Will send pics when it is done.

Also would like to thank everyone in this forum for all the advice again.

And also I want to thank Todd for such a great product. Thanks Todd.


----------



## alelover (Sep 22, 2011)

You are really going to like that thing. Turns $2 a pound cheese into $10 a pound cheese.

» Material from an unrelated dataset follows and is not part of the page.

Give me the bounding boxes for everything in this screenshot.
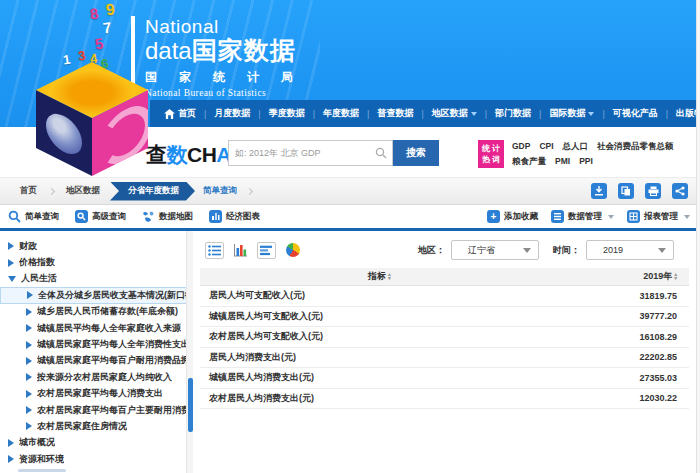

It's like magic.


----------



## tjohnson (Sep 22, 2011)

Post your pics when you're done.

Make sure you vac seal and allow to rest for 10 days or so.

Smoked cheese can be bitter until it mellows out

ENJOY!

Todd


----------



## eman (Sep 22, 2011)

I  age mine at least 21 days before eating.   I get $3 for 4oz presmoked weight.


----------



## ptcruiserguy (Sep 22, 2011)

Okay here are before and after pics of my first go at cold smoking cheese:








Okay this is the Cheddar and the Colby







And of Course Pepper Jack































Looks like it turned out okay..... I guess I will know in 2 to 3 wks.

Thanx for lookin'


----------



## tjohnson (Sep 22, 2011)

Very Nice Color!

Waiting Sux!

Todd


----------



## scarbelly (Sep 22, 2011)

Congrats on your first cheese smoke. Let us know how it turns out


----------



## raymo76 (Sep 22, 2011)

Can't wait to here the results, I'm sure it will be delicious!

I have a hot spinach dip recipe that calls for smoked mozzarella cheese. If I can find it I will share it with you guys, that dip is delicious, I think I got it from food network's website.


----------



## desertlites (Sep 22, 2011)

Yup, good looking product there- doing some every couple weeks keeps the waiting pains at bay once the first is ready.


----------



## SmokinAl (Sep 23, 2011)

Nice color!


----------



## africanmeat (Sep 23, 2011)

Nice job


----------



## Bearcarver (Sep 23, 2011)

Looks Real Good, PTC !!!

Bear


----------



## alelover (Sep 23, 2011)

Looks good to me. How long did you smoke it for?


----------



## wildflower (Sep 23, 2011)

21 days


----------



## ptcruiserguy (Sep 23, 2011)

alelover said:


> Looks good to me. How long did you smoke it for?




I let it smoke for 2.5 hrs. That seemed to be a average smoke time and I can adjust from there.


----------



## billyj571 (Oct 3, 2011)

Nice job


----------